Within maternity care, there are already many decision trees or business rules that help to identify whether someone is at high-risk of a complicated pregnancy. Factors such as age, weight, characteristics of the cervix and pregnancy history can be used to risk stratify pregnant individuals.

The beauty of machine learning is that it can aggregate multiple decision trees. Instead of evaluating risk based on a handful of factors, we can build predictive models that examine more than 300 data points. These primarily come from claims, but we also have data on individual members and providers, and we supplement this with public health data when we can.

We can also incorporate factors that often get overlooked. One example is patterns in healthcare utilization. Does someone have a relationship with a primary care physician and any relevant specialists? How frequently are they utilizing services such as telehealth, urgent care, or behavioral health? What is their history of refilling prescriptions?
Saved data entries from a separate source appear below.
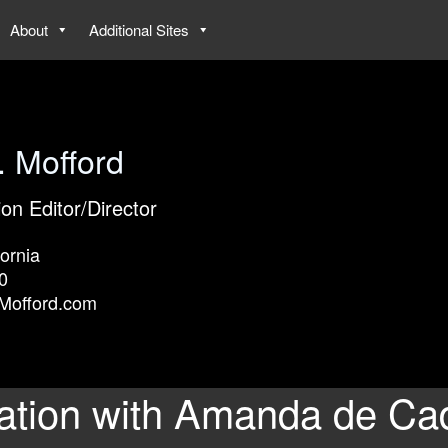
About
Additional Sites
. Mofford
ion Editor/Director
ornia
0
Mofford.com
ation with Amanda de Ca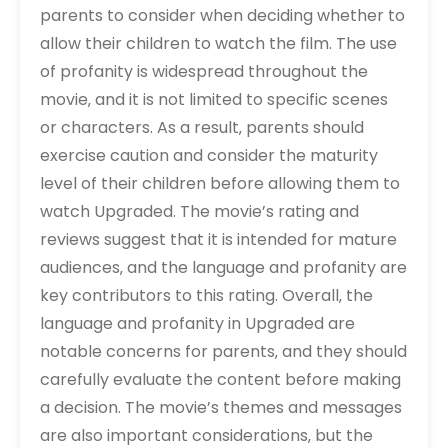
parents to consider when deciding whether to
allow their children to watch the film. The use
of profanity is widespread throughout the
movie‚ and it is not limited to specific scenes
or characters. As a result‚ parents should
exercise caution and consider the maturity
level of their children before allowing them to
watch Upgraded. The movie’s rating and
reviews suggest that it is intended for mature
audiences‚ and the language and profanity are
key contributors to this rating. Overall‚ the
language and profanity in Upgraded are
notable concerns for parents‚ and they should
carefully evaluate the content before making
a decision. The movie’s themes and messages
are also important considerations‚ but the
As you may expect, most pregnant individuals are low risk, and risk increases as the population is divided into percentiles. At the 90th percentile, a high-risk delivery is more than twice as likely; for the 99th percentile, it’s about four times as likely.

Intervening seven weeks earlier

When we incorporated this predictive model into our Healthfirst Cares Maternity Program, we were able to identify high-risk members 52 days (or more than seven weeks) earlier than traditional clinical decision trees.

Given that the average pregnancy is 280 days (or roughly 40 weeks), that’s significant. We don’t have to wait until a glucose screening (usually done between 24 or 28 weeks) or an anomaly scan (usually between 18 and 22 weeks) to identify the presence of gestational diabetes or congenital defects, respectively. Our model can flag risk factors weeks earlier, and we can intervene in ways that will positively impact the health of parent and child.

In one case, we had a member who was having her third baby. The first two had been admitted to the NICU due to pre-term deliveries complicated by gestational diabetes, and she was presenting with insulin-dependent gestational diabetes with her third baby.

The predictive model identified this member, and after she spoke to a care management nurse, she accepted the offer of a referral to a nutritionist. With the nutritionist’s help, she lost weight, was able to discontinue her insulin, and delivered at full term without a NICU admission.

While this member’s story points to the importance of machine learning as a screening tool, it’s also important to note the steps that follow member identification. Care teams need a mechanism to recommend and provide the right resources at the right time. It doesn’t necessarily matter who delivers the care — primary care, specialty care, care management, home health, social services, and so on — as long as the member gets the care they need and avoids preventable and costly complications and mom and baby are healthy.